Description of the task:
A verbatim copy of every record is required, and no pictures should be included.

Source data:
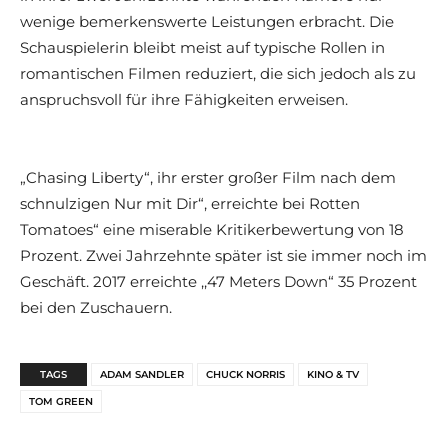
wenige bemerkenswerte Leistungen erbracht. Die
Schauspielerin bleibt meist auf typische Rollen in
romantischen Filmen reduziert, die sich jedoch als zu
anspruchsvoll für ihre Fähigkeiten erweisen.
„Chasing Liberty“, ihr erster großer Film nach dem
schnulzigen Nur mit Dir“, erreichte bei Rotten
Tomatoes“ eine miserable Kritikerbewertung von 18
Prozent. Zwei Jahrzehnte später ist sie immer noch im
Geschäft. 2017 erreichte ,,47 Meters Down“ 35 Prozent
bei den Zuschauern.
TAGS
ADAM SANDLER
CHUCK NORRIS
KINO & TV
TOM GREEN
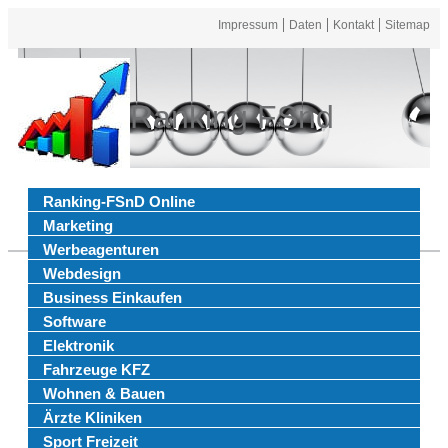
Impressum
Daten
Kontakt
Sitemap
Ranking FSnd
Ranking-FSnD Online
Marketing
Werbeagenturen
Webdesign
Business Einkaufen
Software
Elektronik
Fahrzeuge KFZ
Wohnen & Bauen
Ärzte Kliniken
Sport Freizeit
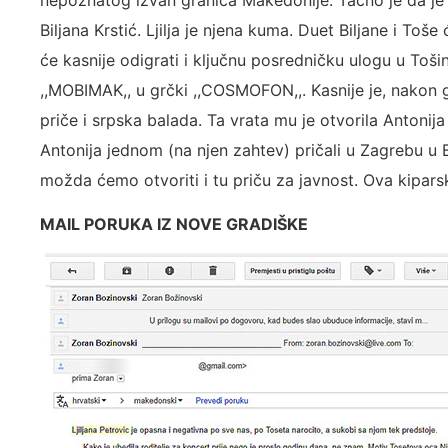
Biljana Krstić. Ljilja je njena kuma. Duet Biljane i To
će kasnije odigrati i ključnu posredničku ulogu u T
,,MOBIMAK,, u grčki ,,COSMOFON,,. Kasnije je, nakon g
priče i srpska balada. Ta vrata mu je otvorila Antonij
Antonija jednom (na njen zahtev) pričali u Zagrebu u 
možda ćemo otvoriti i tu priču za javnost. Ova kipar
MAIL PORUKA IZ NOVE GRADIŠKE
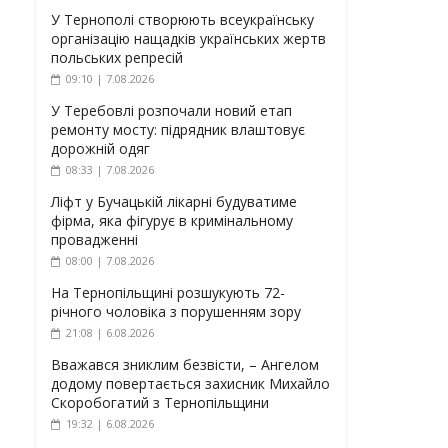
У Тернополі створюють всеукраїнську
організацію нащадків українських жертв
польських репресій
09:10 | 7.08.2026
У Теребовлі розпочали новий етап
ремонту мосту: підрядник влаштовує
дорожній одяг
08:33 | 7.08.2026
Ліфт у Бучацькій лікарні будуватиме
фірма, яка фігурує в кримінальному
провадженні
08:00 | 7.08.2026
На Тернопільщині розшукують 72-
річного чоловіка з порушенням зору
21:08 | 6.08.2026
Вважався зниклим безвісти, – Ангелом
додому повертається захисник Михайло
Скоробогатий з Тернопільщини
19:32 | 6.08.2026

Expected output:
wenige bemerkenswerte Leistungen erbracht. Die
Schauspielerin bleibt meist auf typische Rollen in
romantischen Filmen reduziert, die sich jedoch als zu
anspruchsvoll für ihre Fähigkeiten erweisen.
„Chasing Liberty“, ihr erster großer Film nach dem
schnulzigen Nur mit Dir“, erreichte bei Rotten
Tomatoes“ eine miserable Kritikerbewertung von 18
Prozent. Zwei Jahrzehnte später ist sie immer noch im
Geschäft. 2017 erreichte ,,47 Meters Down“ 35 Prozent
bei den Zuschauern.
TAGS
ADAM SANDLER
CHUCK NORRIS
KINO & TV
TOM GREEN
Impressum
Daten
Kontakt
Sitemap
Ranking FSnd
Ranking-FSnD Online
Marketing
Werbeagenturen
Webdesign
Business Einkaufen
Software
Elektronik
Fahrzeuge KFZ
Wohnen & Bauen
Ärzte Kliniken
Sport Freizeit
Biljana Krstić. Ljilja je njena kuma. Duet Biljane i To
će kasnije odigrati i ključnu posredničku ulogu u T
,,MOBIMAK,, u grčki ,,COSMOFON,,. Kasnije je, nakon g
priče i srpska balada. Ta vrata mu je otvorila Antonij
Antonija jednom (na njen zahtev) pričali u Zagrebu u 
možda ćemo otvoriti i tu priču za javnost. Ova kipar
MAIL PORUKA IZ NOVE GRADIŠKE
У Тернополі створюють всеукраїнську
організацію нащадків українських жертв
польських репресій
09:10 | 7.08.2026
У Теребовлі розпочали новий етап
ремонту мосту: підрядник влаштовує
дорожній одяг
08:33 | 7.08.2026
Ліфт у Бучацькій лікарні будуватиме
фірма, яка фігурує в кримінальному
провадженні
08:00 | 7.08.2026
На Тернопільщині розшукують 72-
річного чоловіка з порушенням зору
21:08 | 6.08.2026
Вважався зниклим безвісти, – Ангелом
додому повертається захисник Михайло
Скоробогатий з Тернопільщини
19:32 | 6.08.2026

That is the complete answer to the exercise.